Reproduce the records below in full and without edits, omitting images.

- - -

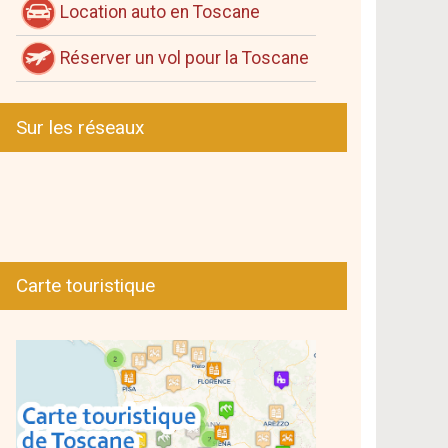
Location auto en Toscane
Réserver un vol pour la Toscane
Sur les réseaux
Carte touristique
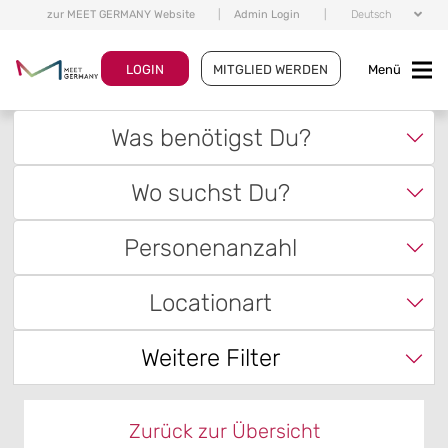
zur MEET GERMANY Website
|
Admin Login
|
Deutsch
LOGIN
MITGLIED WERDEN
Menü
Was benötigst Du?
Wo suchst Du?
Personenanzahl
Locationart
Weitere Filter
Zurück zur Übersicht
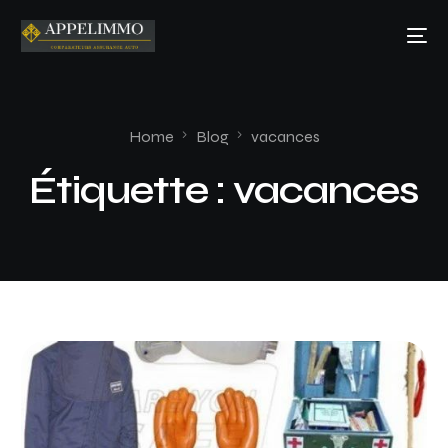
Home
Blog
vacances
Étiquette :
vacances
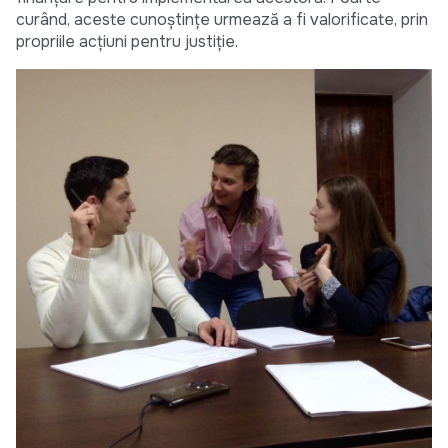
curând, aceste cunoștințe urmează a fi valorificate, prin
propriile acțiuni pentru justiție.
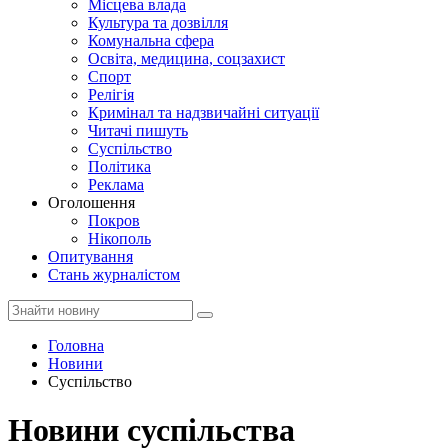
Місцева влада
Культура та дозвілля
Комунальна сфера
Освіта, медицина, соцзахист
Спорт
Релігія
Кримінал та надзвичайні ситуації
Читачі пишуть
Суспільство
Політика
Реклама
Оголошення
Покров
Нікополь
Опитування
Стань журналістом
Головна
Новини
Суспільство
Новини суспільства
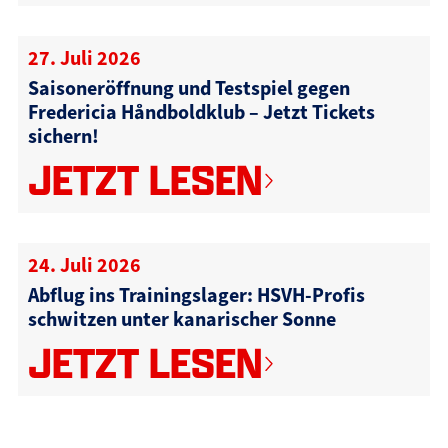
27. Juli 2026
Saisoneröffnung und Testspiel gegen
Fredericia Håndboldklub – Jetzt Tickets
sichern!
JETZT LESEN
24. Juli 2026
Abflug ins Trainingslager: HSVH-Profis
schwitzen unter kanarischer Sonne
JETZT LESEN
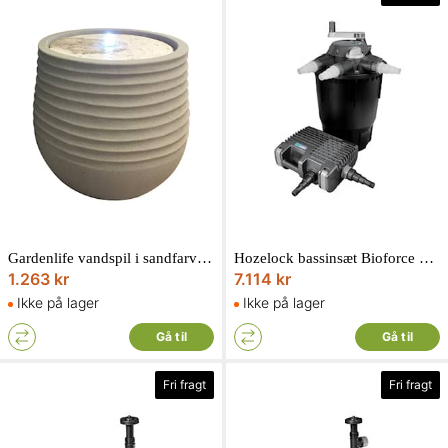
Gardenlife vandspil i sandfarvet polystone med sandfarvet topsten 40 x 40 x 37 cm
Hozelock bassinsæt Bioforce 28000 revolution Inkl. Aquaforce 8000 pumpe
1.263 kr
7.114 kr
Ikke på lager
Ikke på lager
Gå til
Gå til
Fri fragt
Fri fragt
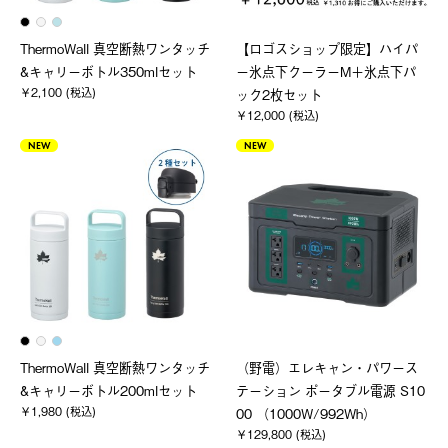
ThermoWall 真空断熱ワンタッチ
【ロゴスショップ限定】ハイパ
&キャリーボトル350mlセット
ー氷点下クーラーM＋氷点下パ
￥2,100 (税込)
ック2枚セット
￥12,000 (税込)
NEW
NEW
ThermoWall 真空断熱ワンタッチ
（野電）エレキャン・パワース
&キャリーボトル200mlセット
テーション ポータブル電源 S10
￥1,980 (税込)
00 （1000W/992Wh）
￥129,800 (税込)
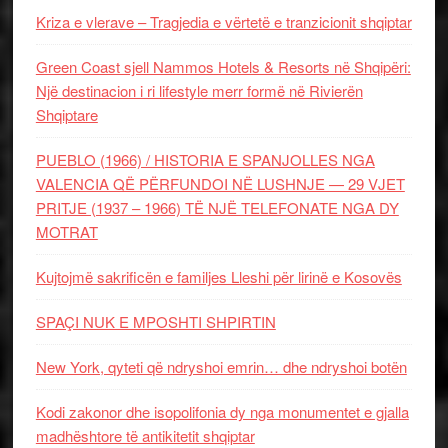
Kriza e vlerave – Tragjedia e vërtetë e tranzicionit shqiptar
Green Coast sjell Nammos Hotels & Resorts në Shqipëri:
Një destinacion i ri lifestyle merr formë në Rivierën
Shqiptare
PUEBLO (1966) / HISTORIA E SPANJOLLES NGA
VALENCIA QË PËRFUNDOI NË LUSHNJE — 29 VJET
PRITJE (1937 – 1966) TË NJË TELEFONATE NGA DY
MOTRAT
Kujtojmë sakrificën e familjes Lleshi për lirinë e Kosovës
SPAÇI NUK E MPOSHTI SHPIRTIN
New York, qyteti që ndryshoi emrin… dhe ndryshoi botën
Kodi zakonor dhe isopolifonia dy nga monumentet e gjalla
madhështore të antikitetit shqiptar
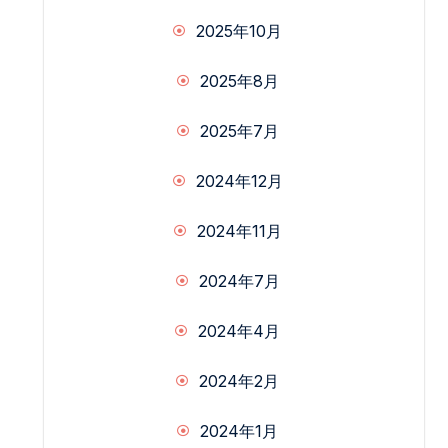
2025年10月
2025年8月
2025年7月
2024年12月
2024年11月
2024年7月
2024年4月
2024年2月
2024年1月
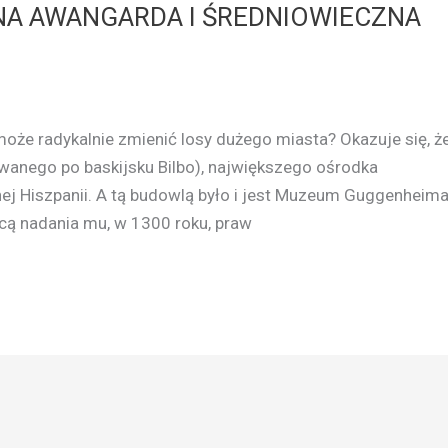
NA AWANGARDA I ŚREDNIOWIECZNA
że radykalnie zmienić losy dużego miasta? Okazuje się, ż
ywanego po baskijsku Bilbo), największego ośrodka
j Hiszpanii. A tą budowlą było i jest Muzeum Guggenheim
icą nadania mu, w 1300 roku, praw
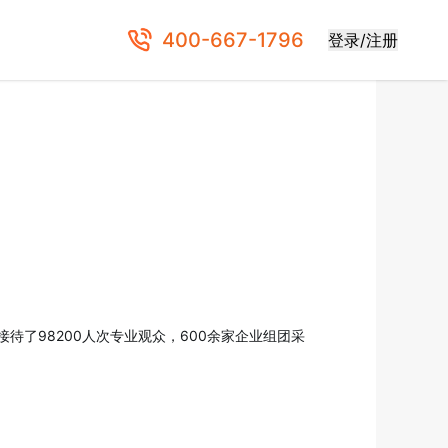
400-667-1796
登录/注册
待了98200人次专业观众，600余家企业组团采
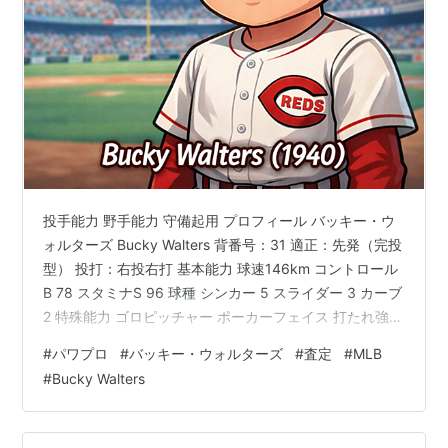
投手能力 野手能力 守備起用 プロフィール バッキー・ウ
ォルターズ Bucky Walters 背番号：31 適正：先発（完投
型） 投打：右投右打 基本能力 球速146km コントロール
B 78 スタミナS 96 球種 シンカー 5 スライダー 3 カーブ
2 特殊能力 ゴロピッチャー ポーカーフェイス 打たれ強さ
B 尻上がり 回復A 勝ち運 打球反応〇 調子安定 変化球中
#
パワプロ
#
バッキー・ウォルターズ
#
査定
#
MLB
心 積極守備 テンポ〇 【査定理由（投手）】 ・球速
#
Bucky Walters
146km 奪三振率（K/9）3.39という数字や当時の剛腕ボ
ブ・フェラーとの比較から、最速90マイル前半と算出し
ました。 ・コントロール B 78 1940年は305回…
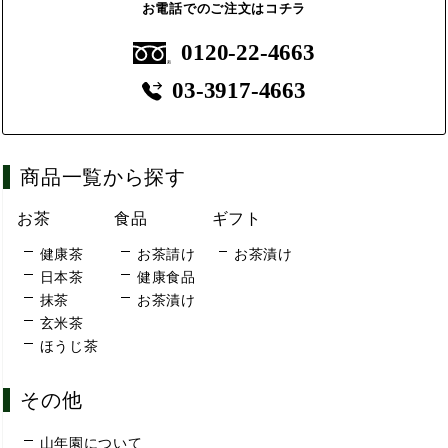
お電話でのご注文はコチラ
0120-22-4663
03-3917-4663
商品一覧から探す
お茶
食品
ギフト
健康茶
お茶請け
お茶漬け
日本茶
健康食品
抹茶
お茶漬け
玄米茶
ほうじ茶
その他
山年園について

- - -

_SOLUTION TO THE PROBLEM_.
Location auto en Toscane
Réserver un vol pour la Toscane
Sur les réseaux
Carte touristique
zur MEET GERMANY Website
|
Admin Login
|
Deutsch
LOGIN
MITGLIED WERDEN
Menü
Was benötigst Du?
Wo suchst Du?
Personenanzahl
Locationart
Weitere Filter
Zurück zur Übersicht
Home
Blog
vacances
Étiquette :
vacances
curând, aceste cunoștințe urmează a fi valorificate, prin
propriile acțiuni pentru justiție.
Місцева влада
Культура та дозвілля
Комунальна сфера
Освіта, медицина, соцзахист
Спорт
Релігія
Кримінал та надзвичайні ситуації
Читачі пишуть
Суспільство
Політика
Реклама
Оголошення
Покров
Нікополь
Опитування
Стань журналістом
Головна
Новини
Суспільство
Новини суспільства
27. Juli 2026
Saisoneröffnung und Testspiel gegen
Fredericia Håndboldklub – Jetzt Tickets
sichern!
JETZT LESEN
24. Juli 2026
Abflug ins Trainingslager: HSVH-Profis
schwitzen unter kanarischer Sonne
JETZT LESEN
Gardenlife vandspil i sandfarvet polystone med sandfarvet topsten 40 x 40 x 37 cm
Hozelock bassinsæt Bioforce 28000 revolution Inkl. Aquaforce 8000 pumpe
1.263 kr
7.114 kr
Ikke på lager
Ikke på lager
Gå til
Gå til
Fri fragt
Fri fragt
ThermoWall 真空断熱ワンタッチ
【ロゴスショップ限定】ハイパ
&キャリーボトル350mlセット
ー氷点下クーラーM＋氷点下パ
￥2,100 (税込)
ック2枚セット
￥12,000 (税込)
NEW
NEW
ThermoWall 真空断熱ワンタッチ
（野電）エレキャン・パワース
&キャリーボトル200mlセット
テーション ポータブル電源 S10
￥1,980 (税込)
00 （1000W/992Wh）
￥129,800 (税込)
Kriza e vlerave – Tragjedia e vërtetë e tranzicionit shqiptar
Green Coast sjell Nammos Hotels & Resorts në Shqipëri:
Një destinacion i ri lifestyle merr formë në Rivierën
Shqiptare
PUEBLO (1966) / HISTORIA E SPANJOLLES NGA
VALENCIA QË PËRFUNDOI NË LUSHNJE — 29 VJET
PRITJE (1937 – 1966) TË NJË TELEFONATE NGA DY
MOTRAT
Kujtojmë sakrificën e familjes Lleshi për lirinë e Kosovës
SPAÇI NUK E MPOSHTI SHPIRTIN
New York, qyteti që ndryshoi emrin… dhe ndryshoi botën
Kodi zakonor dhe isopolifonia dy nga monumentet e gjalla
madhështore të antikitetit shqiptar
2025年10月
2025年8月
2025年7月
2024年12月
2024年11月
2024年7月
2024年4月
2024年2月
2024年1月
NA AWANGARDA I ŚREDNIOWIECZNA
że radykalnie zmienić losy dużego miasta? Okazuje się, ż
ywanego po baskijsku Bilbo), największego ośrodka
j Hiszpanii. A tą budowlą było i jest Muzeum Guggenheim
icą nadania mu, w 1300 roku, praw
400-667-1796
登录/注册
待了98200人次专业观众，600余家企业组团采
投手能力 野手能力 守備起用 プロフィール バッキー・ウ
ォルターズ Bucky Walters 背番号：31 適正：先発（完投
型） 投打：右投右打 基本能力 球速146km コントロール
B 78 スタミナS 96 球種 シンカー 5 スライダー 3 カーブ
2 特殊能力 ゴロピッチャー ポーカーフェイス 打たれ強さ
B 尻上がり 回復A 勝ち運 打球反応〇 調子安定 変化球中
#
パワプロ
#
バッキー・ウォルターズ
#
査定
#
MLB
心 積極守備 テンポ〇 【査定理由（投手）】 ・球速
#
Bucky Walters
146km 奪三振率（K/9）3.39という数字や当時の剛腕ボ
ブ・フェラーとの比較から、最速90マイル前半と算出し
ました。 ・コントロール B 78 1940年は305回…
お電話でのご注文はコチラ
0120-22-4663
03-3917-4663
商品一覧から探す
お茶
食品
ギフト
健康茶
お茶請け
お茶漬け
日本茶
健康食品
抹茶
お茶漬け
玄米茶
ほうじ茶
その他
山年園について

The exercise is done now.